Depending on the timing of a flood warning, if there is sufficient warning the first action for people scheduled to work at the Innovation Centre would be to avoid travelling to the site. In the event that less warning is available, or that a flood warning is updated (indicating a more significant event) while people are on site, following a flood warning from NRW it is recommended that occupiers of the site evacuate the building via the designated route under the instruction of a designated member(s) of staff.

The immediate surrounding area also falls within a floodplain, and therefore staff (and others on site) would be required to walk through areas also potentially at risk, depending on how the tidal flood developed. However, given the time to the peak of the flood and the flood warning time (likely to be at least several hours), there would be sufficient time to either walk by foot to high ground and a place of refuge, or to exit the site via the normal access roads prior to the onset of inundation.

There is no clearly discernible higher ground in the immediate surrounding land and so it is recommended that staff proceed to Kelsterton Road (10m AOD) along the vehicular site access road. Despite this route falling to a lower level before rising to Kelsterton Road, the alternative and shorter route would lead staff through the opening beneath the A548. During such a time as a flood warning, this route may be hazardous and therefore not recommended. A safe place of refuge on Kelsterton Road would be College Cambria (>10m AOD). The evacuation route and place of refuge are shown on Figure 5-1 below. Occupiers should follow the instructions of emergency services or designated staff before returning to the site.

Floodplain (Zone B)

Floodplain (Zone C1)

Innovation Centre

College Cambria



Figure 5-1 Possible evacuation route and safe place of refuge

In the unlikely event that insufficient flood warning time was available for a safe and orderly evacuation, it is emphasised that the Innovation Centre could be used as a place of refuge during a flood event as it is above the 0.1% probability flood event level even after 75 years (around 2090). Taking account of the potential for inundation of the access road prior to the peak of an extreme flood, the emergency procedure should be clear that if evacuation is not possible by 2 hours before the forecast flood peak, it would be more appropriate to remain on site. Whilst staying on site is less preferable to evacuating the area completely prior to a flood affecting the access road, it provides an important “back-up” safe refuge. The emergency plan should emphasise that no attempt should be made to evacuate the site in the event the access road is flooded, or that flooding is imminent.

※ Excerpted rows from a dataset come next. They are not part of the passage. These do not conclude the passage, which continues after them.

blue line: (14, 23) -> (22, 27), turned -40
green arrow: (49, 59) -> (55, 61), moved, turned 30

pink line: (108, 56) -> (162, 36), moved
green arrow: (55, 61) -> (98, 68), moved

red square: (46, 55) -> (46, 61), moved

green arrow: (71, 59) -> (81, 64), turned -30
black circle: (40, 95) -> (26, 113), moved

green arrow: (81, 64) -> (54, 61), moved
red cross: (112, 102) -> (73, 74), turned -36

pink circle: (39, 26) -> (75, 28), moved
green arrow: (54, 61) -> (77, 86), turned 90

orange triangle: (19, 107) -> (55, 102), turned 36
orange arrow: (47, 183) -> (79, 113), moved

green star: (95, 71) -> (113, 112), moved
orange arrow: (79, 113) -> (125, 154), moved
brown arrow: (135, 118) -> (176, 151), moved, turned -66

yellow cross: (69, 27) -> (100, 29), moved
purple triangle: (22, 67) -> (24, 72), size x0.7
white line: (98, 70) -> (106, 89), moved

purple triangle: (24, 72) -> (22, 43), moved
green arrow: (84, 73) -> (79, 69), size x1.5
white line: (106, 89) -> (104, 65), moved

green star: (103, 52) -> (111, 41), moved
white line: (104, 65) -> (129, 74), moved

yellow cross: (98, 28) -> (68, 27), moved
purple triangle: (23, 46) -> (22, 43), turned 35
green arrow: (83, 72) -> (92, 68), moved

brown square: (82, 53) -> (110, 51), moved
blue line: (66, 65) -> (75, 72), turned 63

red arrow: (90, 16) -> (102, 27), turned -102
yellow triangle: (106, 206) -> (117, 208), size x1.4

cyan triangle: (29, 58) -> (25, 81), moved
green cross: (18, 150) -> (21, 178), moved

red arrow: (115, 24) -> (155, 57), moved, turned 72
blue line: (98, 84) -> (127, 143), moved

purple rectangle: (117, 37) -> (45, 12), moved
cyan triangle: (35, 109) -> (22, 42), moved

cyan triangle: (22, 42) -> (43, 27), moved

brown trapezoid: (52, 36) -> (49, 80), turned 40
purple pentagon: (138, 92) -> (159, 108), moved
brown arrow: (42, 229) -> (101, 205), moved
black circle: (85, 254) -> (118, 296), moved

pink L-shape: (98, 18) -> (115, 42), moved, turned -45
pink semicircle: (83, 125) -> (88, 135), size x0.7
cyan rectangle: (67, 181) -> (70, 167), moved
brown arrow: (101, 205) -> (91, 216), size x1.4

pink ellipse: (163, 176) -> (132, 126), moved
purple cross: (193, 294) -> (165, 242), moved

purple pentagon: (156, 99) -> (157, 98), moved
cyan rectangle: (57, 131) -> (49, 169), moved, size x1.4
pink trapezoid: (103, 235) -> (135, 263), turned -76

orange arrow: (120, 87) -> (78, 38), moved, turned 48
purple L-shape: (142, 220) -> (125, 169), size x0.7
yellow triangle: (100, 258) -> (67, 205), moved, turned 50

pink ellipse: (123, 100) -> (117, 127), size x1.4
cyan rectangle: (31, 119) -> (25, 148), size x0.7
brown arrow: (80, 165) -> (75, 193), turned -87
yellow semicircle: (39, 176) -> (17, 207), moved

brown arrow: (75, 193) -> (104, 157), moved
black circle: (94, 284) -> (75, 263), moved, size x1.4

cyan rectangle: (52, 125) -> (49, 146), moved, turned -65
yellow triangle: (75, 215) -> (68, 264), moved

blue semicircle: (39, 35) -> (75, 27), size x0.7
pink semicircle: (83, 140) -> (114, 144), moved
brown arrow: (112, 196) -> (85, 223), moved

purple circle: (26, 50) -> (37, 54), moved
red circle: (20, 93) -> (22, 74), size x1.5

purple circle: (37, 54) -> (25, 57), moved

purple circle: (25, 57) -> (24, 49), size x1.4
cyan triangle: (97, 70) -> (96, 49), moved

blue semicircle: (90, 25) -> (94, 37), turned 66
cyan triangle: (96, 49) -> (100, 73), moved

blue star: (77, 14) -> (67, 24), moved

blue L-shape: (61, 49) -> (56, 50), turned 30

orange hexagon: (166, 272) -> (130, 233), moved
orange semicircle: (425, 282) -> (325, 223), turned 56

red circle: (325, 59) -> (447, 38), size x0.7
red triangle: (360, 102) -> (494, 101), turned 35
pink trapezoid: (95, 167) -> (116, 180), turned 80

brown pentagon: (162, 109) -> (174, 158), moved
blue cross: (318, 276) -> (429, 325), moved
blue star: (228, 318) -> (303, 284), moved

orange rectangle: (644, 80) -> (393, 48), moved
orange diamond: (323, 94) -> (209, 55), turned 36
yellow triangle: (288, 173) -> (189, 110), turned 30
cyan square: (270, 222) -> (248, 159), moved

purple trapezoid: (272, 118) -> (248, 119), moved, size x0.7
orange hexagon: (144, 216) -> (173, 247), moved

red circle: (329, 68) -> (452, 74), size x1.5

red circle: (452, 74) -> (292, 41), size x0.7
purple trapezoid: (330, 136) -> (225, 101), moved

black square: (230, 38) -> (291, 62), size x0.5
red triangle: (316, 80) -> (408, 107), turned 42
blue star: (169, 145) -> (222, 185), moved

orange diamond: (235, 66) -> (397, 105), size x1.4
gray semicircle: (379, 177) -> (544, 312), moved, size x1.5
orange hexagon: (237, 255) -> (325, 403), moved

5.2.3 Acceptability criteria

Whilst considering the need for “non-structural” tidal flood risk mitigation measures such as flood warning and evacuation from the site (which focus on limiting the impact of an event rather than altering the likelihood of the event occurring) there are further acceptability criteria to be considered which may influence the need for further mitigation.

These acceptability criteria are set out in paragraph A1.15 of TAN 15 and are shown in Table 5-1 as applied to “Industrial”, which for these purposes is the appropriate classification for the Innovation Centre. These criteria are to be considered up to the 0.1% probability event including an allowance for climate change.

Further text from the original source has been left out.